Когда рассказ об интернациональных связях иссяк и грозил перейти в демонстрирование вымпелов, значков, альбомов и многочисленных берлинских медведей с короной между ушами, консул своим дипломатическим чутьем понял это и стал благодарить за интересный рассказ и встречу со школьниками. Мы были ужасно разочарованы.

Через два часа после отъезда шикарной машины консула грохот под окнами привлек наше внимание. То прибыли из эвакуации мусорные баки.

* * *

Перемены заполнены светскими беседами. Натали, Хатковская и я сидим втроем на подоконнике, болтая ногами, и ведем изящные разговоры о Марии Валевской, польской возлюбленной Наполеона. Эту историю поведала нам Христина, которая вдруг принялась усиленно читать польских авторов и учить наизусть стихи Мицкевича (в русском переводе).

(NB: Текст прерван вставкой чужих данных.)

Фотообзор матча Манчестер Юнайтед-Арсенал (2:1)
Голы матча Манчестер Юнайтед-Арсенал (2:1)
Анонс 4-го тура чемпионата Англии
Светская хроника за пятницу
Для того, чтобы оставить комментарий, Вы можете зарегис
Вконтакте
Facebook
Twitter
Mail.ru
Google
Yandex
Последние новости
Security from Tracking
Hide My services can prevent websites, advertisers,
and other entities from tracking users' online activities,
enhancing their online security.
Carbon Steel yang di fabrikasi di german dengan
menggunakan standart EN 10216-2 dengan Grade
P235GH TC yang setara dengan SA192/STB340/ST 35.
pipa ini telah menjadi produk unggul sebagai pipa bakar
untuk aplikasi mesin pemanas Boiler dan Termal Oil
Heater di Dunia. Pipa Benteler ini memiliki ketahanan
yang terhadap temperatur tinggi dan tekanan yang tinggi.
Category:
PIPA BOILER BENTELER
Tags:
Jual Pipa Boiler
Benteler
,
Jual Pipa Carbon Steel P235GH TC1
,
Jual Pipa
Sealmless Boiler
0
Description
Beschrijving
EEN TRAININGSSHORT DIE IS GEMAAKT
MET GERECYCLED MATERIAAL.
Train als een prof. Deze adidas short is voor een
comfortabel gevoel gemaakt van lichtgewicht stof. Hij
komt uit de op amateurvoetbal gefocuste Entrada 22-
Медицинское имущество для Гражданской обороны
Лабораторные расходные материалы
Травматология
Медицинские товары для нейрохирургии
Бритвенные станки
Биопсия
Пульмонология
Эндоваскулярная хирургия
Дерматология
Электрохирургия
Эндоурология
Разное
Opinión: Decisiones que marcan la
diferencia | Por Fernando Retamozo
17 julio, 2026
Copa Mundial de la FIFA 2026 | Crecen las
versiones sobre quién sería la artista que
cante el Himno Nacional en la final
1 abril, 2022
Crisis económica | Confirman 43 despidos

Пани Валевская, тоненькая женщина с пышными белыми локонами и синими глазами – рядом со всемогущим и непонятным Наполеоном, завоевателем Европы, окутанным пороховым дымом, – и где-то вдали шестидесятилетний ничтожный муж прекрасной пани – о, как это пикантно! Вся история интригующе начинается с маркиза де Флао, подстроившего встречу Марии с Императором… О, как? Вы не знаете де Флао? И спокойно смотрите мне в глаза после этого? В наше время не знать де Флао? Вы что, серьезно, на самом деле, не знаете де Флао? ЭТО ЖЕ ВНЕБРАЧНЫЙ СЫН ТАЛЕЙРАНА!!!

– Но Мю-рат! – со свойственной ей последовательностью говорит Хатковская. – Мюрат – это во! Это… (шепчет, боязливо оглядываясь на Кожину). Это – та-такой ду-рак! А Каролина-то, Каролина! Как она ему изменяла! – Это пре-елесть! Знаешь этого Мэт-тэрниха? Ну, которого с такой штучкой на голове изображали, как редиску? Ну вот, с ним она ему и изменяла.

Наталья, задумчиво, как бы поверх голов:

– Александр Пушкин, Александр Одоевский, Александр Рылеев… Все-то декабристы, все-то поэты, все-то Александры…

Я не выдерживаю:

– Может быть, мои сведения несколько устарели, но Рылеева звали Кондратием…

Некоторое время Наталья смотрит на меня с нескрываемым презрением:

– Я разве сказала – "Рылеев"? Я сказала – "Радищев".

– А Радищев так-вот декабрист… Самый заядлый… – отзывается Хатковская. – Он так-вот дожил до 1825 года…

– Да ну вас! – говорит Наталья и немилостиво отворачивается.